The Group has developed a liquidity risk management tool defining sensitivity analysis and stress scenarios (idiosyncratic, systemic and combination of both). For the purpose of stress tests, liquidity gaps are calculated on a real basis assuming a conservative approach to the assessment of probability of cash flow occurrence among others taking into account a reduction of deposits, delays of loans repayment, deteriorated liquidity of the secondary securities market, the highest cost of funding – the assumption of the worst observed margins on deposits in the Bank, parallel shift of the yield curve and PLN depreciation.

Stress tests are performed at least quarterly, to determine the Group’s liquidity-risk profile, to ensure that the Group is in a position to fulfil its obligations in the event of a liquidity crisis and to update the liquidity contingency plan and management decisions. Additionally, stress test results are used for setting thresholds for early warning signals, which aim is to identify upcoming liquidity problems and to indicate to the Management Board the eventual necessity of launching Liquidity Contingency Plan.

As of December 2020, the results of the stress test analysis demonstrated that the most severe is combined scenario (joined idiosyncratic and systemic shocks) of which the survival period is below 4 months, however still above the limit of 3 months.

The information regarding the liquidity risk management, including the utilization of the established limits for internal and supervisory measures, is reported monthly to the Capital, Assets and Liabilities Committee and quarterly to the Management Board and Supervisory Board.

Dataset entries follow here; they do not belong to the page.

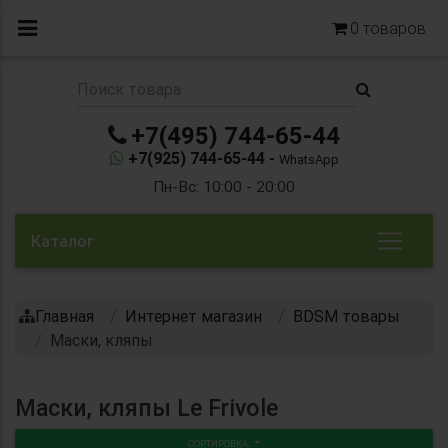
0
товаров
+7(495) 744-65-44
+7(925) 744-65-44 -
WhatsApp
Пн-Вс: 10:00 - 20:00
Каталог
Главная
Интернет магазин
BDSM товары
Маски, кляпы
Маски, кляпы Le Frivole
СОРТИРОВКА:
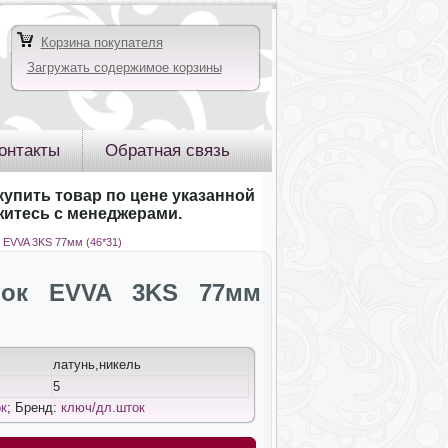
Корзина покупателя
Загружать содержимое корзины
онтакты
Обратная связь
купить товар по цене указанной
яжитесь с менеджерами.
 EVVA 3KS 77мм (46*31)
ток EVVA 3KS 77мм
латунь,никель
5
к
; Бренд:
ключ/дл.шток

The process of the Group’s planning and budgeting covers the preparation of the Liquidity Plan in order to make sure that the growth of business will be supported by an appropriate liquidity financing structure and supervisory requirements in terms of quantitative liquidity measures will be met.

The Group has also emergency procedures for situations of increased liquidity risk – the Liquidity Contingency Plan (contingency plan in case the Group’s financial liquidity deteriorates). The Liquidity Contingency Plan establishes the concepts, priorities, responsibilities and specific measures to be taken in the event of a liquidity crisis. The Liquidity Contingency Plan is revised at least once a year. In 2020 the Liquidity Contingency Plan was tested and revised in order to guarantee that it is operationally robust. The Plan also adapted revised warning thresholds for early warning indicators, taking into account scenarios and stress test results. The revised Plan was approved by the Supervisory Board in October 2020.